--- INPUT FOR THIS TASK Enclosed Below ---
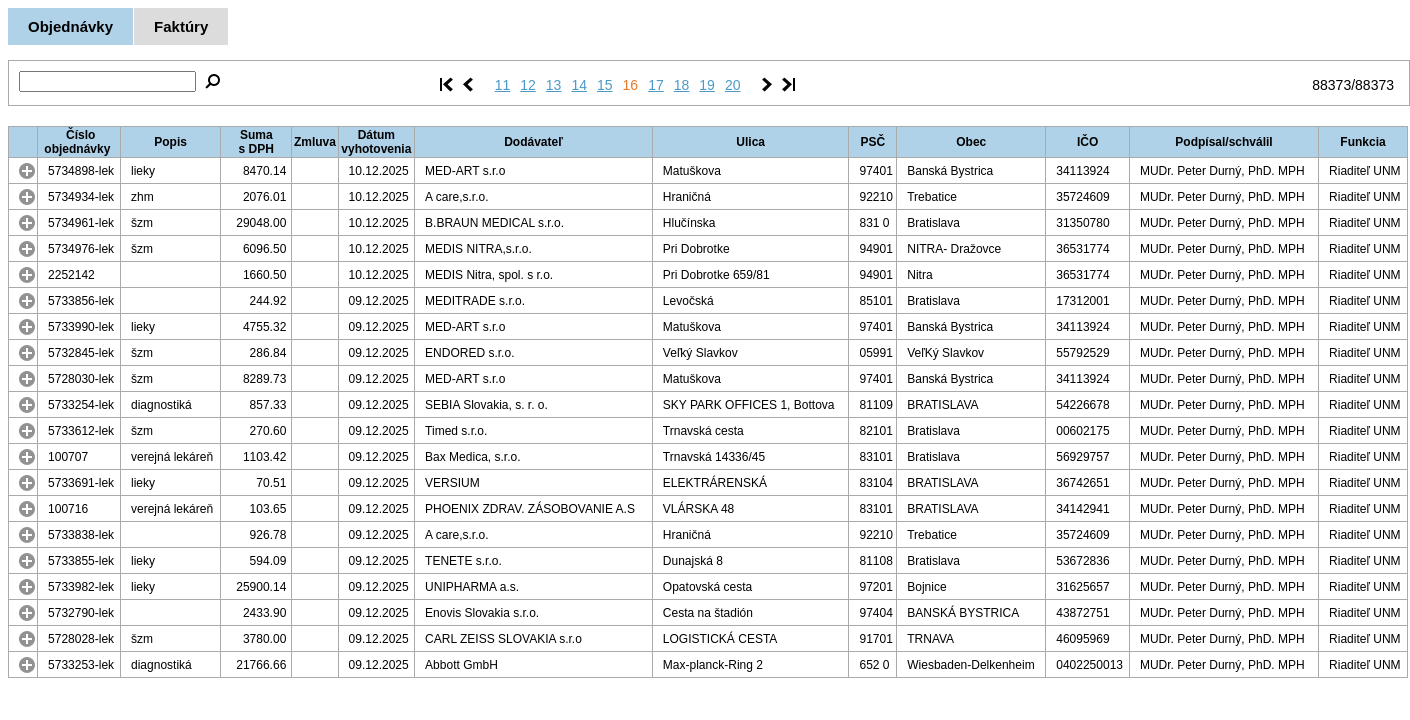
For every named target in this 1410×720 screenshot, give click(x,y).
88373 (1331, 85)
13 (554, 85)
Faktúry (181, 26)
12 (528, 85)
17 (656, 85)
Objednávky (70, 26)
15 (605, 85)
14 (579, 85)
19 (707, 85)
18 (682, 85)
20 (733, 85)
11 (503, 85)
--- End of Enclosed INPUT FOR THIS TASK ---
WORK TO COMPLETE - The response should reproduce all the material above exactly and leave out its pictures.

ANSWER BOX -
For every named target in this 1410×720 screenshot, give click(x,y).
88373 (1331, 85)
13 (554, 85)
Faktúry (181, 26)
12 (528, 85)
17 (656, 85)
Objednávky (70, 26)
15 (605, 85)
14 (579, 85)
19 (707, 85)
18 (682, 85)
20 (733, 85)
11 (503, 85)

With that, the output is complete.